Bacterial MLK3 proteins were expressed using BL21-RIL cells (Stratagene, La Jolla CA) and purified with glutathione-Sepharose beads (Amersham Biosciences) according to the manufacturer's instructions. TRB3 protein was generated by the TNT-coupled reticulocyte lysate system (Promega Corp., Madison, WI) using T7 polymerase and pcDNA3-HA-TRB3 as template with a full complement of amino acids. Glutathione-Sepharose-bound GST-MLK3 wild type (WT) or KD proteins were incubated with equal amounts of in vitro synthesized TRB3 protein in NETN buffer and a full complement of protease and phosphatase inhibitors. The GST pull-downs were washed using NETN and subjected to SDS-PAGE, and the top and bottom halves of the transferred blots were probed using pMLK3 (125 kDa) and TRB3 (48 kDa) antibodies, respectively. MLK3 input was detected using Gel-Code Blue stain reagent (Thermo-Pierce).

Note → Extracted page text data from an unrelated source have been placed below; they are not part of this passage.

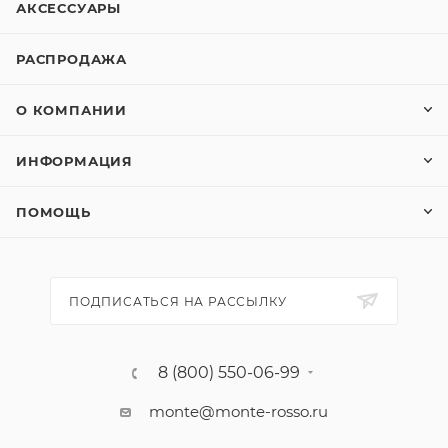
АКСЕССУАРЫ
РАСПРОДАЖА
О КОМПАНИИ
ИНФОРМАЦИЯ
ПОМОЩЬ
ПОДПИСАТЬСЯ НА РАССЫЛКУ
8 (800) 550-06-99
monte@monte-rosso.ru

Microscopy and Image Acquisition

Fluorescent and bright field images were acquired on either an inverted Olympus IX81 microscope attached to the Radiance 2100MP laser-scanning system (Bio-Rad) or a ScanScope CS digital slide scanner (Aperio Technologies, Vista, CA), respectively. All images were assembled in Photoshop 10 (Adobe Systems Inc., San Jose, CA).

Statistics

Quantification was performed on 10 randomly selected fields of view using the ×40 or ×60 objective from three separate experiments. Total cell counts were obtained using propidium iodide (0.05 μg/ml), 4′,6-diamidino-2-phenylindole (1 μg/ml), RFP, GFP, or insulin for cell specificity in SICC arrays. Quantification of caspase-6 was performed on images deconvolved using ImageScope software (Aperio Technologies, Vista, CA), and the caspase-6-positive pixels were expressed as a percentage of total pixels. Differences between means were examined using analysis of variance (ANOVA) followed by a Bonferroni post hoc comparison. In all cases, p values less than or equal to 0.05 were considered significant. Analysis was performed using StatView 5.0 statistical software.

RESULTS

Cytokines Induce Expression of MLK3 in the Pancreatic Beta Cell

NOD mice spontaneously develop autoimmune diabetes around 15–18 weeks of age. Pancreas sections from 6- or 18-week-old NOD female mice with respective ambient glucose levels of 110 and 280 mg/dl were stained for MLK3 and its active form (pMLK3). Both total and phosphorylated MLK3 were strongly induced in leukocyte-infiltrated islets (Fig. 1A) but not detected in uninfiltrated islets from the same mouse or in islets of prediabetic NOD mice. These data suggested a correlation between local secretion of cytokines and induction and activation of MLK3. A widely used mixture of cytokines for study of beta cell death includes the three components IL-1β, tumor necrosis factor-α, and interferon-γ (31). Using each cytokine to stimulate Min6 cells, we found that in the beta cell, IL-1β rapidly induced total MLK3 protein levels within 20–30 min (Fig. 1B). Similarly, in human islets, IL-1β acutely induced the MLK3 isoform of the mixed lineage kinases by more than 4-fold. A smaller effect on MLK1 and -2 (supplemental Fig. 1) was observed in human islets. Of note, the rapid up-regulation of MLK3 protein was not due to increased transcription because no increase in MLK3 mRNA was observed (supplemental Fig. 2). Our data mirrored a key finding in a previous report where apoptogenic stimuli were shown to rapidly up-regulate MLK3 protein (32) by increasing protein stability.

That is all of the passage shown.